Featuring Garden of Life’s Whey Protein in Vanilla

Disclaimer: I am so honoured to be in a partnership with my good friends at Garden of Life, who sponsored this blog post. Although I was provided the products featured in this blog post at no additional cost, all thoughts & opinions are 100% honest and completely my own.

We’re still in summer mode and what’s better than turning a summer classic into a tasty, healthy + high-protein snack?

This Banana Cream Pie protein chia pudding recipe is perfect because it’s inspired by the dessert and tastes so much like the original, with a light coconut flavour from the mix of coconut milks.

I mentioned it’s also good for you too right?

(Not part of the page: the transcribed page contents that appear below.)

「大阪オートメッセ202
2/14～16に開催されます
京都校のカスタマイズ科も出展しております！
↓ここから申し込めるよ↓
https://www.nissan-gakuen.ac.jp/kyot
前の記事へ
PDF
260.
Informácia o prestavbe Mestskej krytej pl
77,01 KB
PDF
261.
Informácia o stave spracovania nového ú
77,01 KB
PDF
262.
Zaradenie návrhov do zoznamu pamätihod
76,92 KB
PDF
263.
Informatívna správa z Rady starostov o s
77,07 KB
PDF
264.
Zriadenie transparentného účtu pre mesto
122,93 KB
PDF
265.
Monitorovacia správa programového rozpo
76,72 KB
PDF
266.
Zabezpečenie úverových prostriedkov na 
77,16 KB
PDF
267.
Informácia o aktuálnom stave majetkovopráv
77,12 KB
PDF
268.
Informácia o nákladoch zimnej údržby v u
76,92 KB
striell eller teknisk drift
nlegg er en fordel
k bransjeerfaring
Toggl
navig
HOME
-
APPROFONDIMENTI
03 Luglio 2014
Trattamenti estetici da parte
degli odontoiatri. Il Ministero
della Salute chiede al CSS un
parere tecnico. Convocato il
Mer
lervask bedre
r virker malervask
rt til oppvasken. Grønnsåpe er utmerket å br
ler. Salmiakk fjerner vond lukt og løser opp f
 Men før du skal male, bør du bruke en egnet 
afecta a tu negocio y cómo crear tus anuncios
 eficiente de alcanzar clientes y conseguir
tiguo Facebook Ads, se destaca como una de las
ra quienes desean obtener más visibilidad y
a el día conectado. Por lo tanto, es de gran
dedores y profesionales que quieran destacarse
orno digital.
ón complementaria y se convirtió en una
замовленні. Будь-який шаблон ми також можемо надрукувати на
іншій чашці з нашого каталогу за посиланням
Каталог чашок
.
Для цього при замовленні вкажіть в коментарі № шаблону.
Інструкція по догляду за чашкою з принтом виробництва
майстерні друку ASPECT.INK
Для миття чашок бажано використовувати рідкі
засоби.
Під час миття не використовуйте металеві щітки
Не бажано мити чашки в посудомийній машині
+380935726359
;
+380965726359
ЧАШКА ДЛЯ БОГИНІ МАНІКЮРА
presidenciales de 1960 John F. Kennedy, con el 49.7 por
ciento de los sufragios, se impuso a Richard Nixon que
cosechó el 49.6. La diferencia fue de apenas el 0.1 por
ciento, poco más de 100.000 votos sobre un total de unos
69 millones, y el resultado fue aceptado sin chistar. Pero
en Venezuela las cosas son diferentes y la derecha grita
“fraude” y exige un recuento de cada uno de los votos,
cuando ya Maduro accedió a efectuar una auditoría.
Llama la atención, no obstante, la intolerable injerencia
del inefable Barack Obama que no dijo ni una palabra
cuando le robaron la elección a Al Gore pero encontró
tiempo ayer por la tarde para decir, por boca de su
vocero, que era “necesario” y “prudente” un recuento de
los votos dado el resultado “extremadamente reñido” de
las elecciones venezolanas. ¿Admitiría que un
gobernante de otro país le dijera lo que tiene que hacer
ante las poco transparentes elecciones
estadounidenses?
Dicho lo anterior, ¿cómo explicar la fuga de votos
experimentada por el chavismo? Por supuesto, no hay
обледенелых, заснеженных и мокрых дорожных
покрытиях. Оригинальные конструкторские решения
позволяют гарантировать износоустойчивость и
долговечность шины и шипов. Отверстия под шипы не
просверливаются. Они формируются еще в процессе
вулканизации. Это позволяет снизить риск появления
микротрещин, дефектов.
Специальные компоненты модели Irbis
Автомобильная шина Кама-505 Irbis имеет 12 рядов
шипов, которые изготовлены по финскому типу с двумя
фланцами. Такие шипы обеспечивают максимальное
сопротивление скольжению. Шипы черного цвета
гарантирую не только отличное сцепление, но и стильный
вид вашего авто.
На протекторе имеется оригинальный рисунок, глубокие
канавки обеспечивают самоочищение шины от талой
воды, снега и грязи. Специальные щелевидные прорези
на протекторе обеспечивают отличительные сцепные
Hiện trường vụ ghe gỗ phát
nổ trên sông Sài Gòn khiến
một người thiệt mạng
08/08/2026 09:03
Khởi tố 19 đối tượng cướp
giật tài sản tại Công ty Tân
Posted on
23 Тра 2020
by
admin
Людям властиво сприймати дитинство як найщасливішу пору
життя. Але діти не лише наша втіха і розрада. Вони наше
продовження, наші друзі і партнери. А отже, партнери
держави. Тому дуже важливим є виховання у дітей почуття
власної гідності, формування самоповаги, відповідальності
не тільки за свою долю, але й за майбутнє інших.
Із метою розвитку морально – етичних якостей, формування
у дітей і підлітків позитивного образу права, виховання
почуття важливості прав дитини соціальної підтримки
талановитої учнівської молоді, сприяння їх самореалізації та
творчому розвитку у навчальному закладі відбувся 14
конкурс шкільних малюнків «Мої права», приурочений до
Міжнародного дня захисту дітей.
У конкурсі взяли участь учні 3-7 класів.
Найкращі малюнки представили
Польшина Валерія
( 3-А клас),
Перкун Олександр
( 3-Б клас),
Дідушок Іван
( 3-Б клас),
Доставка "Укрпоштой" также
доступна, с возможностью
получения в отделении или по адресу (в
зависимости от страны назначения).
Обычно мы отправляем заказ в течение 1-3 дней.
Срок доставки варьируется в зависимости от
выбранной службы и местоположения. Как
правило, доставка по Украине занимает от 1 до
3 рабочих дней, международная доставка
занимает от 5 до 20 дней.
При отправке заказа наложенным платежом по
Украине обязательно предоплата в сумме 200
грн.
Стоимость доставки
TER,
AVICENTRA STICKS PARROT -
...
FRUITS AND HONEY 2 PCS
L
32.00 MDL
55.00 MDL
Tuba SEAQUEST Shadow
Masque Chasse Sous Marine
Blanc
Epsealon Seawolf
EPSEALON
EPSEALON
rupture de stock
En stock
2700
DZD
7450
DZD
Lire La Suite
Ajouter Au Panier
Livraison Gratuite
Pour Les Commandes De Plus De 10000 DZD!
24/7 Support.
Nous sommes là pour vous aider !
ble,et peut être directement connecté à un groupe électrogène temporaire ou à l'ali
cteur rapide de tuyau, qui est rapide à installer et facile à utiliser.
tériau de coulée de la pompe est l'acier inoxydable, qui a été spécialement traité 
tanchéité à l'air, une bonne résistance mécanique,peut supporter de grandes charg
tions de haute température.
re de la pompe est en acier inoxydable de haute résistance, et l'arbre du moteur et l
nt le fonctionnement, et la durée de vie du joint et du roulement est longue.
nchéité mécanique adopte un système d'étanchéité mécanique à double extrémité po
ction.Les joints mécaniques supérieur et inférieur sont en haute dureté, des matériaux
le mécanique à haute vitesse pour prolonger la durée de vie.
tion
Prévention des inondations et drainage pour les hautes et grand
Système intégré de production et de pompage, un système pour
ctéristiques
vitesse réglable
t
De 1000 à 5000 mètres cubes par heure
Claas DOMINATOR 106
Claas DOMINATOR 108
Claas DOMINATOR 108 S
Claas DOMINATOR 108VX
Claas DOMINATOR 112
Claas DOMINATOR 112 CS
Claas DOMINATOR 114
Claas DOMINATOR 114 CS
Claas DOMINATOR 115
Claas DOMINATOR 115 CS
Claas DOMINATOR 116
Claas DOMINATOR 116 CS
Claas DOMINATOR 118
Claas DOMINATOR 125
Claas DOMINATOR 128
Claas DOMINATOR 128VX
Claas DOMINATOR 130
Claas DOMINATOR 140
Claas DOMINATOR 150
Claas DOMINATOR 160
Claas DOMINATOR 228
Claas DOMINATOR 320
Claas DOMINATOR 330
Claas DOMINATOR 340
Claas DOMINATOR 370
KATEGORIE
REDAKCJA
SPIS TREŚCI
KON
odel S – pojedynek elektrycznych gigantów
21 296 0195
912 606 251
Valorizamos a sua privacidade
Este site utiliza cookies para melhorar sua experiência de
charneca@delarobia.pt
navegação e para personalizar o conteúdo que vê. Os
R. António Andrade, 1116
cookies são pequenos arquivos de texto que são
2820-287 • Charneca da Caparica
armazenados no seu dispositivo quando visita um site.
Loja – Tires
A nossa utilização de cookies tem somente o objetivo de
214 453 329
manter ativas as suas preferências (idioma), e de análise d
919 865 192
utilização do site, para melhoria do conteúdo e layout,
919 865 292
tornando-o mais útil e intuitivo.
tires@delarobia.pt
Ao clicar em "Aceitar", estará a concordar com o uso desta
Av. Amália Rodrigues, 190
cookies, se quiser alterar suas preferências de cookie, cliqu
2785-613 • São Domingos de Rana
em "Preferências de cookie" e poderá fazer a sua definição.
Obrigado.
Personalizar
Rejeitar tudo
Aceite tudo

For one, chia seeds contain tons of fibre and healthy fats - making it great for digestion while keeping you full and satisfied.

Plus, the addition of Garden of Life’s Whey protein powder really gives it both a great consistency and texture (which adds to the overall summery feel and taste!) AND a boost of muscle-building nutrients that are perfect for fuelling up or for recovery.

In my opinion, Garden of Life has one of the best Vanilla protein powders - and it really shows out in this pudding. While plant-based protein powder is also an option here, for me personally, I didn’t like the consistency as much as with whey protein powder, because it thickened the pudding up too much. So, while it's fine to use if you prefer, I definitely recommend using Garden of Life's whey protein in Vanilla, which you can check out here.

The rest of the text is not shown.